This is one of a pair of prints, Innocence and Remorse by Gillray illustrating lines from Goldsmith's popular poem The Deserted Village (1770). The prints were published in both black and brown ink versions on May 13th 1783 by Robert Wilkinson with whom Gillray was to collaborate on approximately 30 non-caricature prints from 1779 to 1794. As he often did at the start of his career, Gillray used an alias: in this case simply "Kent fecit.". In other Wilkiinson prints, he would sign "J. Kent fecit."
© Private Collection
Written squarely in the pastoral tradition, The Deserted Village laments the disappearance of the purity and simplicity of rural life as progressive enclosures and growing commercialism were forcing or luring families out of their homes and into the cities. Innnocence illustrates and includes lines 327–330 from the poem where a young country girl, "sweet as a primrose," "once, perhaps, in village plenty bless'd,/ Has wept at tales of innocence distress'd." In Remorse, now "lost to all, her friends, her virtue, fled," she
deplores that luckless hour,
When idly first, ambitious of the town,
She left her wheel, and robes of country brown. (334–336)

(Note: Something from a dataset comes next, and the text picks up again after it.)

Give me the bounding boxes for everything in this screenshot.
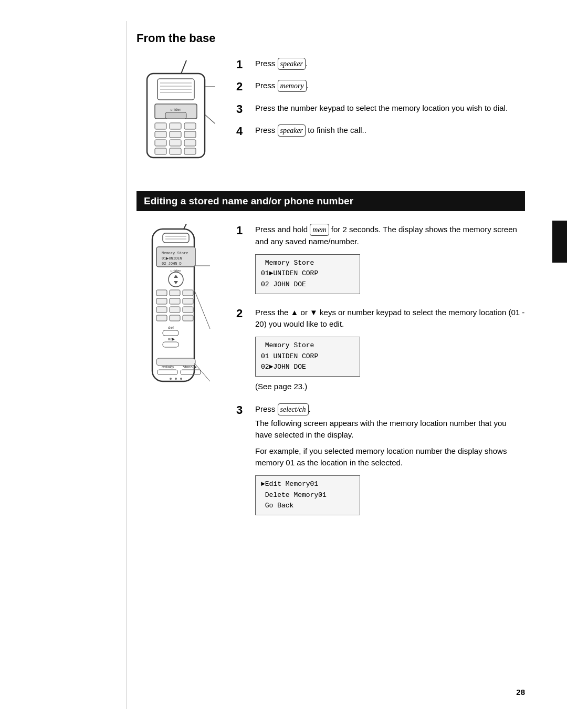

Gillray departs from the poem in several significant ways. The girl appears to be reading a letter, not a "tale of innocence distres't." She does not appear to be weeping at the news in the letter. And her dress seems more fashionable than "robes of country brown" mentioned in the poem. In fact, it seems more likely Gillray is foreshadowing her fate, portraying the interest in fashion and seduction that will lead to her downfall. In that case, the spinning wheel may be an allusion to Ariadne, whose tale was popular in both print and painting at the time, who was seduced and then betrayed by Theseus.
The prints were obviously intended to be seen together. The spinning wheel shown in Innocence, for instance, is only mentioned in the lines in Remorse. And like Hogarth's series, A Harlot's Progress, the prints were meant to inculcate a moral. But like the furniture prints of Bartolozzi and Cipriani, they are part of a much more sentimental tradition than Hogarth. Gillray successfully mimicks the stipple engraving style of Bartolozzi from whom he may in fact have received instruction at the Royal Academy Schools.